Input records:
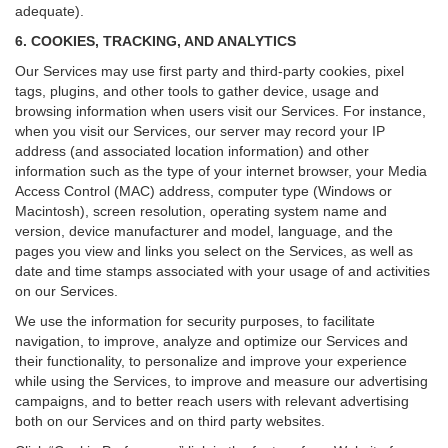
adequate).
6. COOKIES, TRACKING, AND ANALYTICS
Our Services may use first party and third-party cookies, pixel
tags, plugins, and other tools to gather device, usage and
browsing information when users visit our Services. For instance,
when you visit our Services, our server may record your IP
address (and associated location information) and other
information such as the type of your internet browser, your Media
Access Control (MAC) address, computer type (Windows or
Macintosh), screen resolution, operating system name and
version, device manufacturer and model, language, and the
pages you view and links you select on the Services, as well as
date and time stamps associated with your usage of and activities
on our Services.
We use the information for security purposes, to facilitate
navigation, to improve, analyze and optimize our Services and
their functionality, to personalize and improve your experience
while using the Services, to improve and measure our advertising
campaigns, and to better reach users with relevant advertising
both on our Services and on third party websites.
--
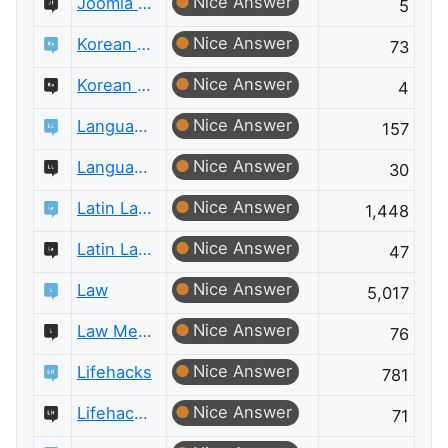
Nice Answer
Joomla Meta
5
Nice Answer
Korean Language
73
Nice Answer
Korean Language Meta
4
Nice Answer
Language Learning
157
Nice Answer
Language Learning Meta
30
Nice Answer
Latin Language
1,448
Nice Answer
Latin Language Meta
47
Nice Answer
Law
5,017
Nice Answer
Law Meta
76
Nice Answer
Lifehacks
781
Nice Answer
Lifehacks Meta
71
* * *
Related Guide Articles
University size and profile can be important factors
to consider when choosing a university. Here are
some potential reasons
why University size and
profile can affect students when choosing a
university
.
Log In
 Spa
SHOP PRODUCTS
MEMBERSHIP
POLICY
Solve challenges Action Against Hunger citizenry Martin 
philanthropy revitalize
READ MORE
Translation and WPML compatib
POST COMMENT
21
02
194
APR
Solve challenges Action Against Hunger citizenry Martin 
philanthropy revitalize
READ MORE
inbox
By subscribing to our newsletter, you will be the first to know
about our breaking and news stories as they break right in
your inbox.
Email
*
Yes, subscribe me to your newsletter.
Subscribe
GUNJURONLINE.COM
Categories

Exercise description: Beginning with the line above that contains "browsing information when", copy each line exactly up to and including the line that contains "both on our", and go no further.

Answer to this task:
browsing information when users visit our Services. For instance,
when you visit our Services, our server may record your IP
address (and associated location information) and other
information such as the type of your internet browser, your Media
Access Control (MAC) address, computer type (Windows or
Macintosh), screen resolution, operating system name and
version, device manufacturer and model, language, and the
pages you view and links you select on the Services, as well as
date and time stamps associated with your usage of and activities
on our Services.
We use the information for security purposes, to facilitate
navigation, to improve, analyze and optimize our Services and
their functionality, to personalize and improve your experience
while using the Services, to improve and measure our advertising
campaigns, and to better reach users with relevant advertising
both on our Services and on third party websites.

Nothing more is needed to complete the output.